Strategic Conflict
- Publishers: Schubel & Son
- Years active: 1983 to unknown
- Genres: play-by-mail
- Languages: English
- Systems: computer moderated
- Players: 10
- Playing time: Months
- Materials required: Instructions, order sheets, turn results, paper, pencil
- Media type: Play-by-mail

= Strategic Conflict =

Play-by-mail wargame

Strategic Conflict is a play-by-mail game by Schubel & Son begun in 1983.

==Gameplay==
Strategic Conflict was a computer-moderated play-by-mail game set in modern times, involving nations fighting each other for supremacy in their region of the world. It had ten players and a world with twenty regions. Players could choose from up to eight types of combat units.
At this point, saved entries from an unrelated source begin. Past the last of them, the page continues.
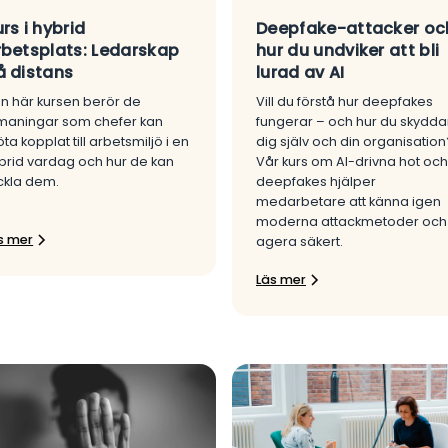
rs i hybrid
Deepfake-attacker oc
rbetsplats: Ledarskap
hur du undviker att bli
å distans
lurad av AI
n här kursen berör de
Vill du förstå hur deepfakes
maningar som chefer kan
fungerar – och hur du skydda
ta kopplat till arbetsmiljö i en
dig själv och din organisation
brid vardag och hur de kan
Vår kurs om AI-drivna hot och
ckla dem.
deepfakes hjälper
medarbetare att känna igen
moderna attackmetoder och
s mer
agera säkert.
Läs mer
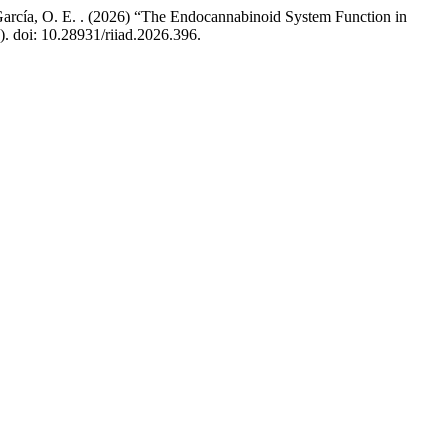
-García, O. E. . (2026) “The Endocannabinoid System Function in
1). doi: 10.28931/riiad.2026.396.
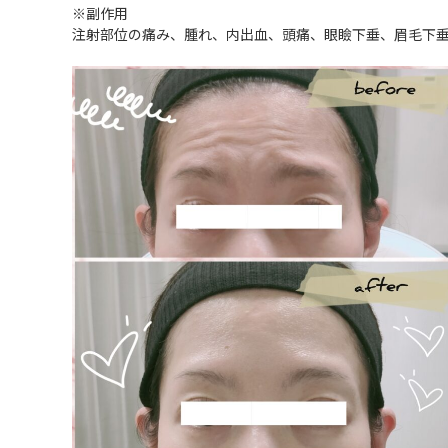
※副作用
注射部位の痛み、腫れ、内出血、頭痛、眼瞼下垂、
眉毛下垂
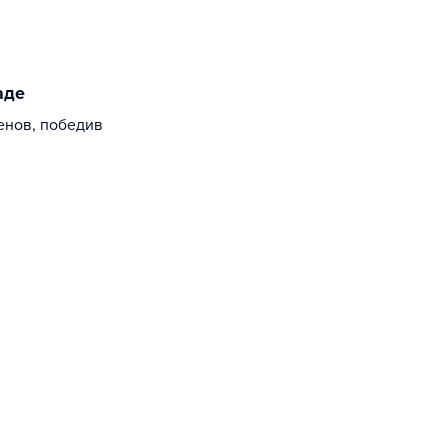
аде
енов, победив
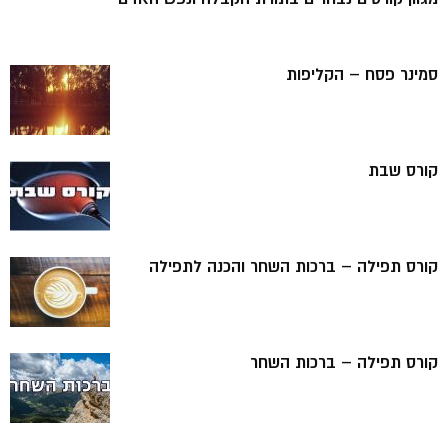
סמינר פסח – הקליפות
קורס שבת
קורס תפילה – ברכות השחר והכנה לתפילה
קורס תפילה – ברכות השחר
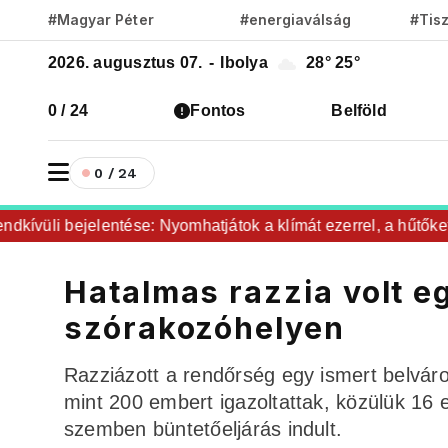
#Magyar Péter
#energiaválság
#Tis
2026. augusztus 07.
-
Ibolya
28°
25°
0 / 24
Fontos
Belföld
0 / 24
üli bejelentése: Nyomhatjátok a klímát ezerrel, a hűtőket let
Hatalmas razzia volt 
szórakozóhelyen
Razziázott a rendőrség egy ismert belvár
mint 200 embert igazoltattak, közülük 16 
szemben büntetőeljárás indult.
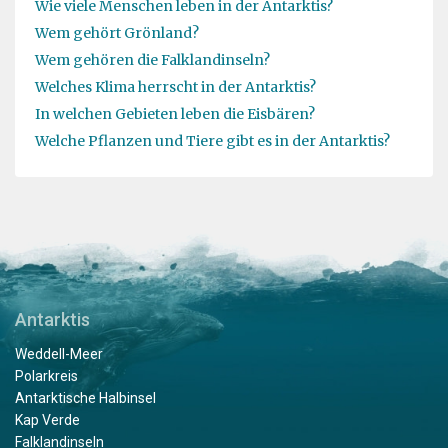
Wie viele Menschen leben in der Antarktis?
Wem gehört Grönland?
Wem gehören die Falklandinseln?
Welches Klima herrscht in der Antarktis?
In welchen Gebieten leben die Eisbären?
Welche Pflanzen und Tiere gibt es in der Antarktis?
Antarktis
Weddell-Meer
Polarkreis
Antarktische Halbinsel
Kap Verde
Falklandinseln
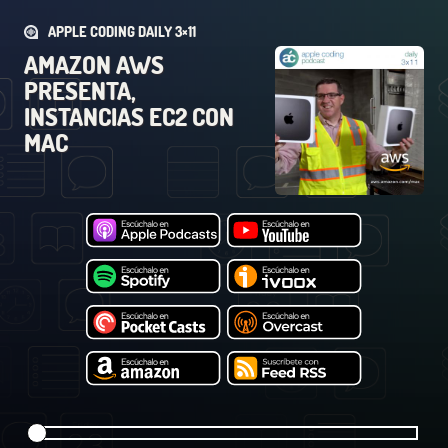
APPLE CODING DAILY 3×11
AMAZON AWS
PRESENTA,
INSTANCIAS EC2 CON
MAC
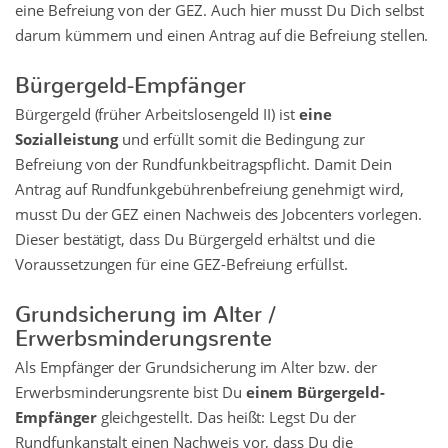
eine Befreiung von der GEZ. Auch hier musst Du Dich selbst
darum kümmern und einen Antrag auf die Befreiung stellen.
Bürgergeld-Empfänger
Bürgergeld (früher Arbeitslosengeld II) ist
eine
Sozialleistung
und erfüllt somit die Bedingung zur
Befreiung von der Rundfunkbeitragspflicht. Damit Dein
Antrag auf Rundfunkgebührenbefreiung genehmigt wird,
musst Du der GEZ einen Nachweis des Jobcenters vorlegen.
Dieser bestätigt, dass Du Bürgergeld erhältst und die
Voraussetzungen für eine GEZ-Befreiung erfüllst.
Grundsicherung im Alter /
Erwerbsminderungsrente
Als Empfänger der Grundsicherung im Alter bzw. der
Erwerbsminderungsrente bist Du
einem Bürgergeld-
Empfänger
gleichgestellt. Das heißt: Legst Du der
Rundfunkanstalt einen Nachweis vor, dass Du die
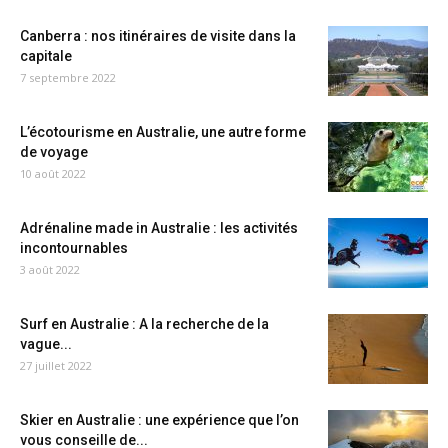
Canberra : nos itinéraires de visite dans la
capitale
7 septembre 2022
L’écotourisme en Australie, une autre forme
de voyage
10 août 2022
Adrénaline made in Australie : les activités
incontournables
3 août 2022
Surf en Australie : A la recherche de la
vague...
27 juillet 2022
Skier en Australie : une expérience que l’on
vous conseille de...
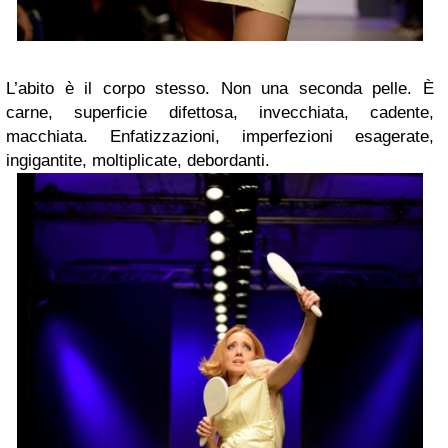
L’abito è il corpo stesso. Non una seconda pelle. È
carne, superficie difettosa, invecchiata, cadente,
macchiata. Enfatizzazioni, imperfezioni esagerate,
ingigantite, moltiplicate, debordanti.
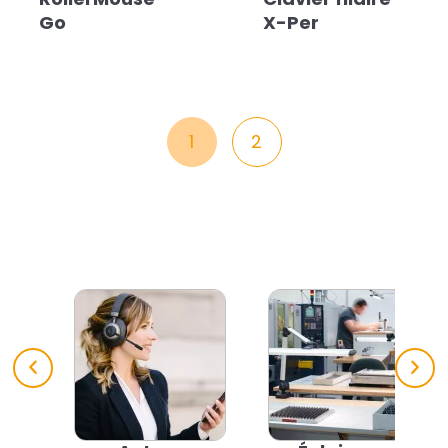
Go
X-Per
1
2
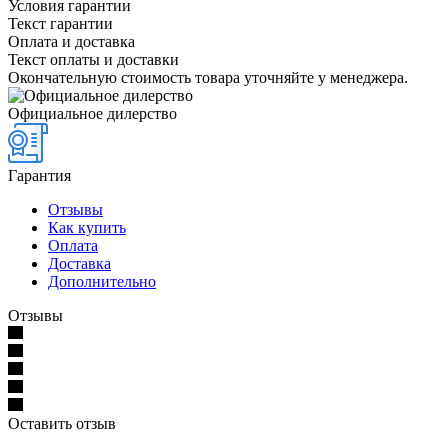
Условия гарантии
Текст гарантии
Оплата и доставка
Текст оплаты и доставки
Окончательную стоимость товара уточняйте у менеджера.
Официальное дилерство
Гарантия
Отзывы
Как купить
Оплата
Доставка
Дополнительно
Отзывы
Оставить отзыв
Players owned and built units worth points, with no more than 250 points in each region. A player reaching 2,000 points of units won the game.

==Reception==
W.G. Armintrout reviewed Strategic Conflict in Space Gamer No. 68. He stated that it "s the most intricate, subtle game yet produced by the play-by-mail industry. Armintrout further commented that "I have not been impressed like this in some time – Strategic Conflict is a play-by-mail game for players who want a real contest. I only hope there are enough of this type of player out there to keep the game going."

A reviewer in a 1983 issue of PBM Universal stated that "The game has no outstanding flaws, and is playable".